这时,何云天端着茶水走来,叹息道:“那李家小姐我略有耳闻,她祖父是三朝元老,父兄也在朝中身居要职,平日里骄横得很。”
张亦琦挑眉:“你如何得知?”
何云天解释道:“姑母是妇科圣手,京中许多贵女经血不调都是请她入府看诊,李家小姐便是其中之一。据说她还讲了门好亲事,要许给陆国公家独子呢。”
张亦琦揉着隐隐作痛的太阳穴,只觉造化弄人。命运的轨迹,竟在这寥寥数语间,将所有的秘密与无奈,都摊在了眼前。

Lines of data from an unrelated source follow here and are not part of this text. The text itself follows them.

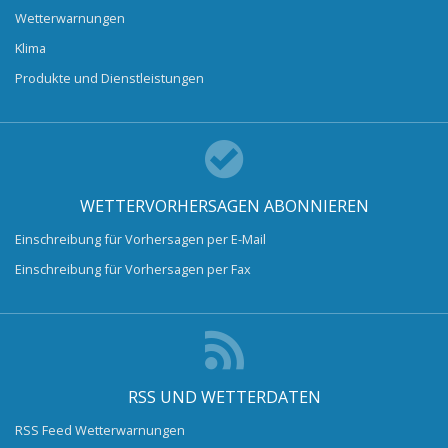
Wetterwarnungen
Klima
Produkte und Dienstleistungen
WETTERVORHERSAGEN ABONNIEREN
Einschreibung für Vorhersagen per E-Mail
Einschreibung für Vorhersagen per Fax
RSS UND WETTERDATEN
RSS Feed Wetterwarnungen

午膳过后,广陵王府的马车已静静停驻在医馆门前。张亦琦迅速配好药,旋即登车前往王府。
文景帝身边的人执行刑罚时,到底还是留了分寸,再加上及时用药,待张亦琦赶到,萧翌已然能强撑着起身,在软垫上安坐。
见她到来,桌上才开始陆陆续续摆上佳肴。张亦琦心中一动,原来他竟饿着肚子,只为等自己。
她笑意盈盈地挨着他坐下,伸手挽住他的胳膊,娇嗔道:“可惜我已经吃过饭啦。”
萧翌亲昵地刮了刮她的鼻尖,语气霸道:“我可不管,今日你定要在此好好陪着我。”
王府的厨子原是从宫中带来的御厨,手艺精湛绝伦。张亦琦倚在萧翌肩头,任由他时不时夹来美味菜肴,轻轻喂入自己口中,满室尽是温柔缱绻。
“今日杜娇妤来找我了。”张亦琦突然开口。
“她找你?所为何事?”萧翌微微挑眉,好奇问道。
张亦琦随即将李小姐的事情一一说了出来,末了,她抬眸看向萧翌:“你可知陆公子去了何处?”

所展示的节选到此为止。